Saved entries:
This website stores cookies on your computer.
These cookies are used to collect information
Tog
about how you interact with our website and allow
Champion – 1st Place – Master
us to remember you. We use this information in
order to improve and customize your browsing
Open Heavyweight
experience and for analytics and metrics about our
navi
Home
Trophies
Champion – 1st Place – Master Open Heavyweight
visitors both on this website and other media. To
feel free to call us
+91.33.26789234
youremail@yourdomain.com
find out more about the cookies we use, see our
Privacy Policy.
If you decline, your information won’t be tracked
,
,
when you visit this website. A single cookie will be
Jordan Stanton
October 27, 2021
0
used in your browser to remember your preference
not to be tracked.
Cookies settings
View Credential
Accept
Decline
--
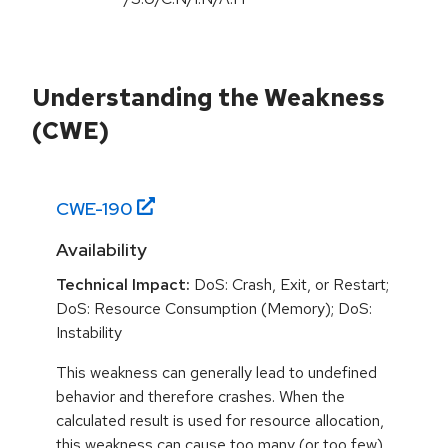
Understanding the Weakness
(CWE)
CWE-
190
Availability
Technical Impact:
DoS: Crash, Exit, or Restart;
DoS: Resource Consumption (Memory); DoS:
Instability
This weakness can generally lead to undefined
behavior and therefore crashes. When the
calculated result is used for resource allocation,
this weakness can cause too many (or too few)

What the exercise asks: From the records above, retype only the lines starting at the line that contains "behavior and therefore crashes. When the" and ending at the line that contains "this weakness can cause too many (or too few)", both included.

Written reply:
behavior and therefore crashes. When the
calculated result is used for resource allocation,
this weakness can cause too many (or too few)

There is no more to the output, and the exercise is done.